A Fifa decretou ontem que o papel de Curitiba será de mero coadjuvante na Copa de 2014. Apesar da esperança das autoridades locais de que o município pudesse até alcançar um jogo de quartas de final, a realidade é que a capital só terá espaço na primeira fase do torneio e com quatro partidas envolvendo seleções de menor expressão.
Faz parte assim do último escalão entre as subsedes do torneio. O fracasso, porém, é maior. A cidade também está oficialmente fora da Copa das Confederações de 2013.

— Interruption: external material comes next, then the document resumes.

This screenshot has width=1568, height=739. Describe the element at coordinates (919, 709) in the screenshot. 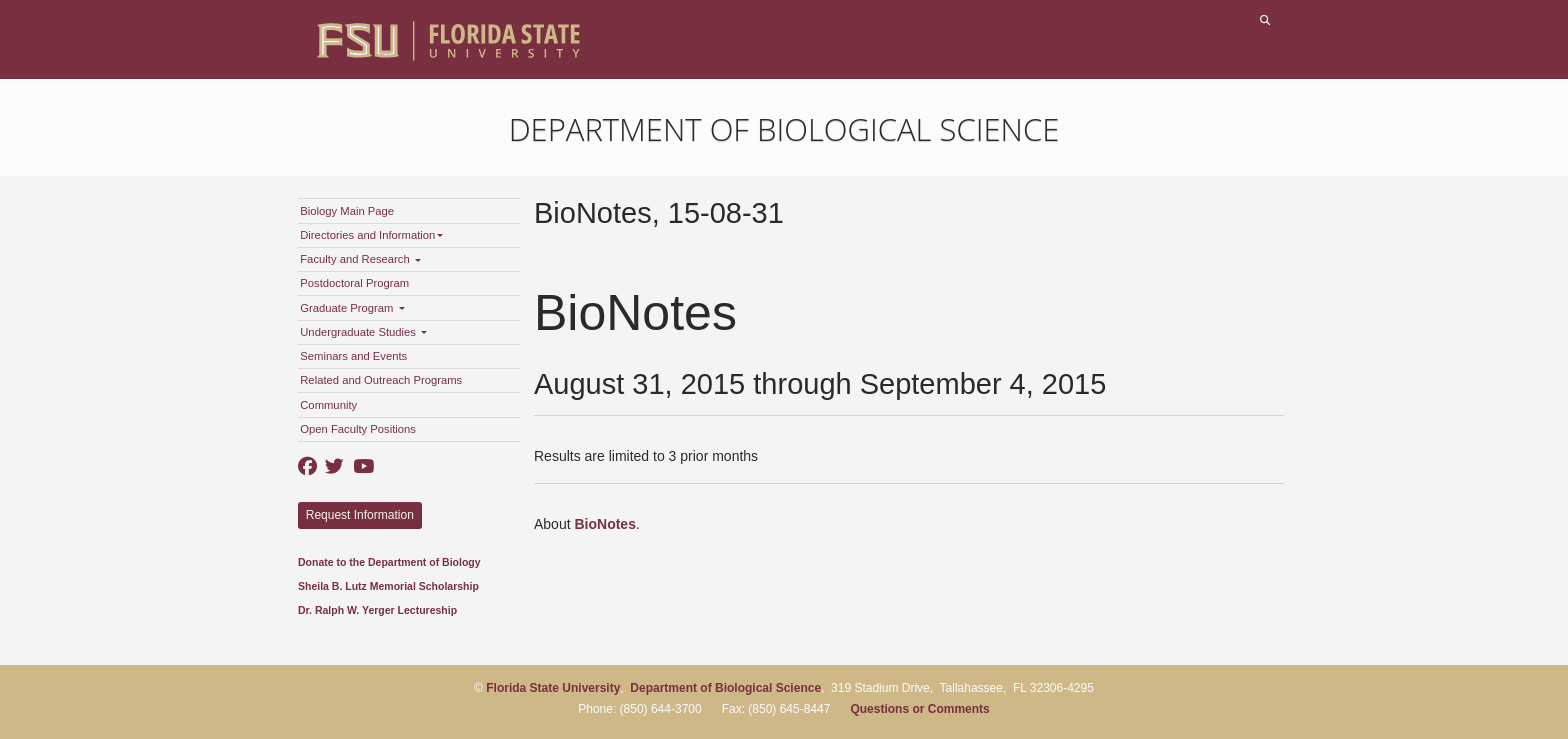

A participação curitibana no Mundial vai durar meros 11 dias, entre 16 e 26 de junho de 2014, a um preço estimado de R$ 780 milhões, retirados dos cofres públicos R$ 180 milhões deles em financiamento para as obras da Arena. Nenhuma das outras 11 subsedes ficará tão pouco tempo vivendo o clima de Copa.
"É competência da Fifa e do COL [Comitê Organizador Local] tomar as decisões e nós ficamos de mãos atadas. Lamento e confesso que é um dia muito triste, mas o projeto anda e vamos concluí-lo com fidalguia", comentou o secretário municipal para Assuntos da Copa, Luiz de Carvalho, que demonstrava muita confiança na véspera do anúncio.
Já o secretário estadual para o evento, Mario Celso Cunha, não poupou a entidade máxima do futebol pela frustração. "A decisão da Fifa é como decisão judicial: não se discute, cumpre-se", disparou. Deixando de lado o discurso diplomático padrão, ele não se conteve.
"É estranho [realizar] a abertura em um estádio que até agora só tem terraplenagem [Itaquerão]. Não é questão de força política do estado, mas são interesses para agradar um ou outro."
A minúscula dimensão local no evento ficou evidente pelo fato de ter sido equiparada a Cuiabá, Manaus e Natal, sedes que não ostentam qualquer tradição futebolística, inclusive com estádios que não terão "dono" após a competição.
Excetuando o aspecto político, cujo peso foi evidente na decisão, uma questão lógica prevaleceu na escolha. As quatro cidades têm estádios com baixa capacidade menos de 50 mil espectadores.
O kit das subsedes, segundo a tabela prévia da Fifa, coloca pelo menos uma seleção cabeça de chave em cada regional. Com isso, o sorteio das chaves programado para o fim de 2013 pode atenuar a situação (leia-se um grande do futebol cair na Baixada).
Em uma comparação com as posições das equipes em cada grupo nos Mundiais de 2010 e 2006, na África e na Alemanha, respectivamente, o gramado da Arena poderá receber confrontos do vulto de Suíça x Honduras, Nova Zelândia x Eslováquia, Austrália x Japão ou Ucrânia x Tunísia.
Na mesma comparação, o ápice seria um duelo entre Argentina x Grécia ou Inglaterra x Suécia. Pouco para quem esperava as quartas de final.